I met Paddy Richardson when we were on a panel together: Worlds at War: The Appeal of 20th Century Historical Fiction at the recent HNSA conference in Melbourne and in the course of my preparation for the panel I read the first pages of her latest novel Through the Lonesome Dark.

I recently finished reading this wonderful novel. Paddy Richardson is a fine writer and her characters are so part of the landscape of the era the novel is set that it’s hard to believe they came from her imagination.

Writing from a child’s perspective is never easy but Richardson does it with ease and as we follow Pansy on her journey from childhood to young adulthood I can only compare Richardson’s writing to Ruth Park. I also keep thinking Katherine Mansfield who had the same magic and immediacy that Richardson’s writing does.
Blackball where the story opens was named after the Black Ball Shipping Line, which leased land in the area to mine for coal. It was formerly known as Joliffetown and Moonlight Gully.
Richardson brings Blackball to life in the times surrounding the First World War. There is hardship and sadness but there is also much hope in the story.
Pansy is a strong and delightful protagonist. Later in the novel Clem, who loves the mining life but volunteers for the war, is the protagonist. This gives the book its battle scenes and the underlying feeling that war is young men fighting old men’s wars.

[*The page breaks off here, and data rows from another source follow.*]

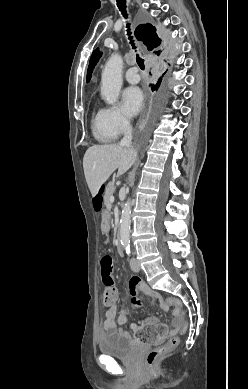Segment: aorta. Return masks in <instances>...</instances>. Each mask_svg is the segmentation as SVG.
<instances>
[{"label":"aorta","instance_id":"aorta-1","mask_svg":"<svg viewBox=\"0 0 248 389\" xmlns=\"http://www.w3.org/2000/svg\"><path fill=\"white\" fill-rule=\"evenodd\" d=\"M123 59L119 54H113L105 64L101 79V95L108 105H115L122 87ZM131 200L125 203L120 219L121 244L130 246Z\"/></svg>","mask_w":248,"mask_h":389}]
</instances>
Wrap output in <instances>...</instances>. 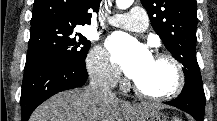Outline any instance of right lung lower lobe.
Returning <instances> with one entry per match:
<instances>
[{"instance_id": "obj_1", "label": "right lung lower lobe", "mask_w": 217, "mask_h": 121, "mask_svg": "<svg viewBox=\"0 0 217 121\" xmlns=\"http://www.w3.org/2000/svg\"><path fill=\"white\" fill-rule=\"evenodd\" d=\"M88 78L87 70L67 63H42L24 69L21 92L22 121L50 96L81 87Z\"/></svg>"}]
</instances>
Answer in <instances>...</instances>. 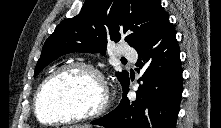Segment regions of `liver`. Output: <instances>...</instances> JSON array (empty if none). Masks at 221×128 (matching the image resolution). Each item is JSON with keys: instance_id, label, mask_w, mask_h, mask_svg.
<instances>
[{"instance_id": "obj_1", "label": "liver", "mask_w": 221, "mask_h": 128, "mask_svg": "<svg viewBox=\"0 0 221 128\" xmlns=\"http://www.w3.org/2000/svg\"><path fill=\"white\" fill-rule=\"evenodd\" d=\"M69 128H91L90 125H75V126H71Z\"/></svg>"}]
</instances>
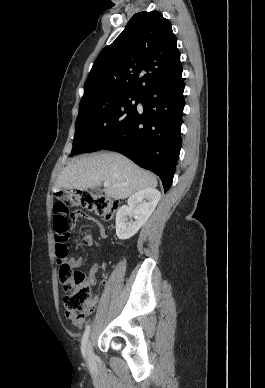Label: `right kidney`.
I'll use <instances>...</instances> for the list:
<instances>
[{"mask_svg": "<svg viewBox=\"0 0 265 388\" xmlns=\"http://www.w3.org/2000/svg\"><path fill=\"white\" fill-rule=\"evenodd\" d=\"M160 198V192L154 188H145L130 196L128 206H121L116 214L117 238L129 240L135 236L154 212Z\"/></svg>", "mask_w": 265, "mask_h": 388, "instance_id": "obj_1", "label": "right kidney"}]
</instances>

From the back cover: For the men of the town, Blackball is the daily hardship of working the mine. For the women, it’s the dismal cottages with the piles of coal outside. Yet for Pansy, Otto and Clem, childrend of Blackball, it’s the treasure of the creek and bush and the richness of the friendship which binds them together. But, as Pansy soon realises, ‘grown up is serious’ and past promise cannot be kept.

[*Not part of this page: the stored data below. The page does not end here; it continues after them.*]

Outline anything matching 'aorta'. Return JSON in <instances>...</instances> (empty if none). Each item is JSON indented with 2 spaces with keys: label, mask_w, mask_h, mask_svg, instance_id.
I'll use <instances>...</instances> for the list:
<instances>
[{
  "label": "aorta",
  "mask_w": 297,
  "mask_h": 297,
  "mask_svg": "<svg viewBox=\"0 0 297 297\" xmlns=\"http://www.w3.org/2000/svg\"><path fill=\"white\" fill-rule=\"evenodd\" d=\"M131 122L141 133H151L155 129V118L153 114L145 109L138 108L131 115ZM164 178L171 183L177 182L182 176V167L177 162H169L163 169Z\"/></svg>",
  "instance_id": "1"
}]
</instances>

Set in the times surrounding the Great War, Through the Lonesome Dark confronts and questions the loyalties demanded by family, friendship and love –– both at home and amongst the ravages of war –– and the hope of finding your way back.
Biography
Dunedin writer Paddy Richardson is a prolific fiction author. To date she has published two collections of short stories, Choices (Hard Echo Press, 1986), If We Were Lebanese (Steele Roberts, 2003), and seven novels, The Company of a Daughter (Steele Roberts, 2000), A Year to Learn a Woman (Penguin, 2008), Hunting Blind (Penguin, 2010), Traces of Red (Penguin, 2011), Cross Fingers (Hachette, 2013) Swimming in the Dark (Upstart Press, 2014) and Through the Lonesome Dark (Upstart press, May 2017). Four of the last five have been finalists in the Ngaio Marsh Award. Paddy has been awarded three Creative New Zealand Awards, the University of Otago Burns Fellowship (1997), the Beatson Fellowship (2007), and the James Wallace Arts Trust Residency Award (2011). Her work had been published in Australia (MacMillans), and translated and published in Germany (Droemer Knaur). Although she has turned to psychological thriller writing more recently, her first novel was a saga of five generations of New Zealand women, described as a ‘lyrical, slow-moving’ and ‘meditative’. Reviewing her more recent novel Cross Fingers, author Nicky Pellegrino wrote: ‘Part thriller, part social comment, part history, this is a very New Zealand story, stylishly written and compellingly plotted’.
Paddy’s work has appeared in journals, anthologies, including takahē and Landfall and on radio. It has been highly commended in several writing competitions, including the Katherine Mansfield and Sunday Star Times Short Story Awards. Paddy is an experienced teacher of creative writing and has been a speaker at many writing festivals including the most recent Dunedin Writer and Readers Book Week. In 2012, she represented New Zealand at both the Leipzig and Frankfurt Book Fairs.
She is presently working on her new novel, Cheerio Old Son, which is set during the First World War.